'' D.E.Ç.S.İ. '' Murat Menteş - Kutlukhan Perker

Başlatan ferzan, 16 Eylül, 2015, 13:07:46

« önceki - sonraki »

0 Üyeler ve 1 Ziyaretçi konuyu incelemekte.

ferzan

    D.E.Ç.S.İ, yani  '' Dünyanın En Çok Sevilen İnsanı ''...

    Yazar Murat Menteş'in kaleme alıp çizer Kutlukhan Perker'in görsele döktüğü bu çizgi roman, tam 11 haftadır Penguen Dergisi'nde tefrika ediliyordu ve bugün çıkan son sayı itibariyle sona erdi...Ben de toplamda 23 sayfadan oluşan bu ilginç çizgi roman hakkındaki üç beş kelam etmek istedim...
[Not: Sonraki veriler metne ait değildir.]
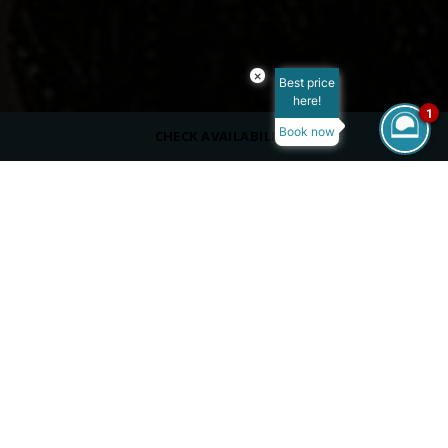
×
Best price
here!
1
Book now
CHECK AVAILABILITY
DRESS CODE
Casual
OPENING HOURS
11:00 PM - 01:00 AM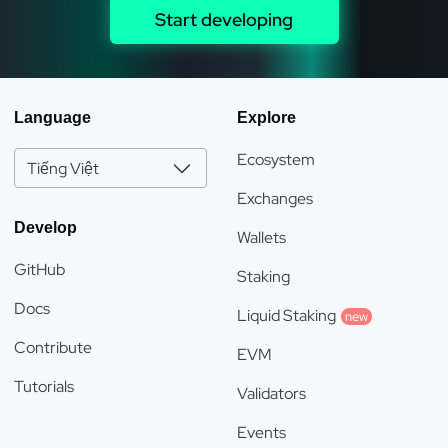
Start developing
Language
Explore
Ecosystem
Tiếng Việt
Exchanges
Develop
Wallets
GitHub
Staking
Docs
Liquid Staking
new
Contribute
EVM
Tutorials
Validators
Events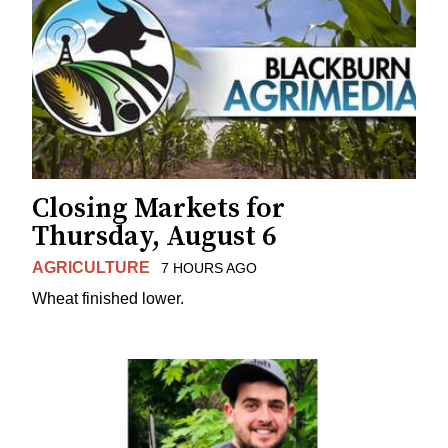
Closing Markets for
Thursday, August 6
AGRICULTURE
7 HOURS AGO
Wheat finished lower.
    Feridun Feda, 30 yaşında bir turist rehberidir ve 7 düvelden turiste İstanbul'u gezdirip mekanların tarihi arka planları hakkında bilgi vermektedir...Karısı Ferda ve küçük kızı Eda ile orta halli mütevazi bir yaşantısı olan Feridun'un lakabı D.E.Ç.S.İ 'dir...Bu adı ona kızı Eda takmıştır ve '' Dünyanın En Çok Sevilen İnsanı '' sıfatının kısaltılmış halidir...

    Bir gece aniden çıkan bir sarsıntı sonucu Feridun'un hayatı değişir...İstanbul'da çok büyük bir deprem olur ve Feridun'un son hatırladığı şey kızının çığlığıdır...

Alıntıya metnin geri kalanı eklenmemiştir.